Existen registros de ventas increíbles, en las que llegaron a cambiarse lujosas mansiones por una sola flor, o de personas que invirtieron una fortuna en cosechas que aún ni siquiera habían germinado. Y se sucedían anécdotas tan extravagantes como la de un mercader que había pagado tres mil florines por un raro tulipán Semper augustus, y éste desapareció de su depósito. Tras buscarlo, encontró a un marinero que se lo estaba comiendo, ya que lo había confundido con una cebolla. El hombre fue arrestado y condenado a siete meses de prisión.
La última gran venta de tulipanes se produjo el 5 de febrero de 1637. Los siguientes lotes de flores que salieron al mercado no encontraron compradores, y los precios se deterioraron.

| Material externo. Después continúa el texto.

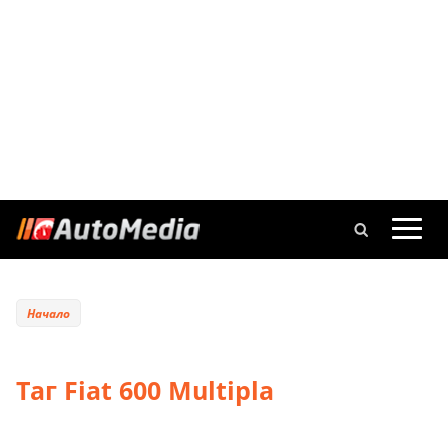
Начало
Таг Fiat 600 Multipla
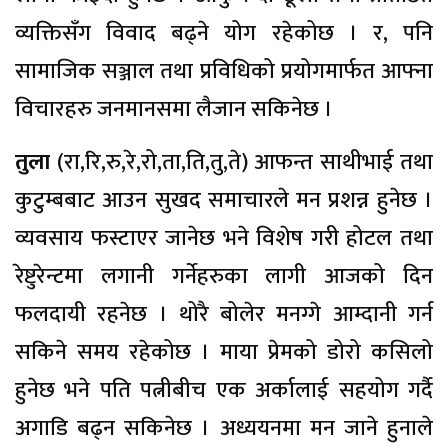
व्यक्तिसँग विवाद बढ्ने योग रहेकोछ । र, पनि
सामाजिक सञ्जाल तथा प्रविधिको प्रयोगमार्फत आफ्ना
विचारहरु जनमानसमा लैजान सकिनेछ ।
तुला
(रा,रि,रु,रे,रो,ता,ति,तु,ते) आफन्त साथीभाई तथा
कुटुम्बबाट आउन सुखद समाचारले मन प्रशन्न हुनेछ ।
व्यवसाय फस्टाएर जानेछ भने विशेष गरी होटल तथा
रेष्टुरेन्टमा लगानी गर्नेहरुका लागी आजको दिन
फलदायी रहनेछ । थोरै बोलेर मनग्गे आम्दानी गर्न
सकिने समय रहेकोछ । माया प्रेमको डोरो कसिलो
हुनेछ भने पति पत्नीबीच एक अर्कालाई सहयोग गर्दै
अगाडि बढ्न सकिनेछ । अध्ययनमा मन जाने हुनाले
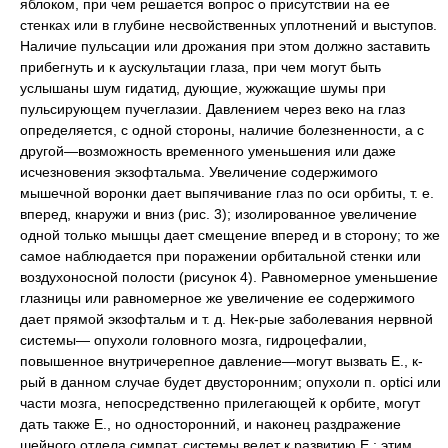
яблоком, при чем решается вопрос о присутствии на ее
стенках или в глубине несвойственных уплотнений и выступов.
Наличие пульсации или дрожания при этом должно заставить
прибегнуть и к аускультации глаза, при чем могут быть
услышаны шум гидатид, дующие, жужжащие шумы при
пульсирующем пучеглазии. Давлением через веко на глаз
определяется, с одной стороны, наличие болезненности, а с
другой—возможность временного уменьшения или даже
исчезновения экзофтальма. Увеличение содержимого
мышечной воронки дает выпячивание глаз по оси орбиты, т. е.
вперед, кнаружи и вниз (рис. 3); изолированное увеличение
одной только мышцы дает смещение вперед и в сторону; то же
самое наблюдается при поражении орбитальной стенки или
воздухоносной полости (рисунок 4). Равномерное уменьшение
глазницы или равномерное же увеличение ее содержимого
дает прямой экзофтальм и т. д. Нек-рые заболевания нервной
системы— опухоли головного мозга, гидроцефалии,
повышенное внутричерепное давление—могут вызвать Е., к-
рый в данном случае будет двусторонним; опухоли п. optici или
части мозга, непосредственно прилегающей к орбите, могут
дать также Е., но односторонний, и наконец раздражение
шейного отдела симпат. системы ведет к развитию Е.; этим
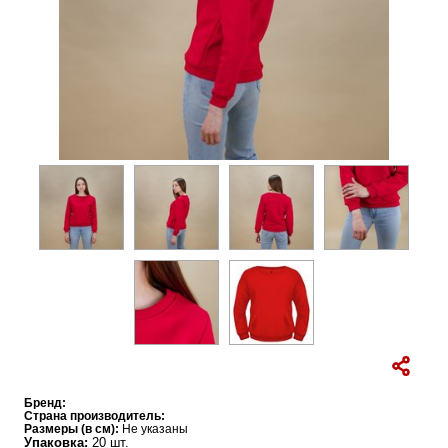
Бренд:
Страна производитель:
Размеры (в см):
Не указаны
Упаковка:
20 шт.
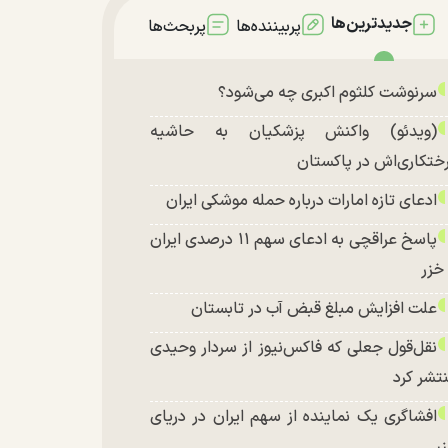
جدیدترین‌ها
پربیننده‌ها
پربحث‌ها
سرنوشت کلثوم اکبری چه می‌شود؟
(ویدئو) واکنش پزشکیان به حاشیه
ختکاری‌اش در پاکستان
ادعای تازه امارات درباره حمله موشکی ایران
پاسخ عراقچی به ادعای سهم ۱۱ درصدی ایران
 خزر
علت افزایش مبلغ قبض آب در تابستان
نقل‌قول جعلی که فاکس‌نیوز از سردار وحیدی
تشر کرد
افشاگری یک نماینده از سهم ایران در دریای
ر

La gente que se había hipotecado contando con los beneficios de futuras cosechas se asustó y trató de vender sus pagarés a cualquier precio. Pero el pánico cundió y no había compradores, "tulipán" se transformó en mala palabra.
No todos los historiadores creen que la tulipomanía golpeó a la economía holandesa de una forma generalizada. Doug French, economista y director del Ludwig von Misses Institute, opina en su estudio "La economía holandesa en la época de la tulipomanía" que la crisis sólo afectó a las clases más pudientes, que habían invertido en aquellas flores igual que otros lo hacían en obras de arte, pero que el resto de la población apenas se resintió.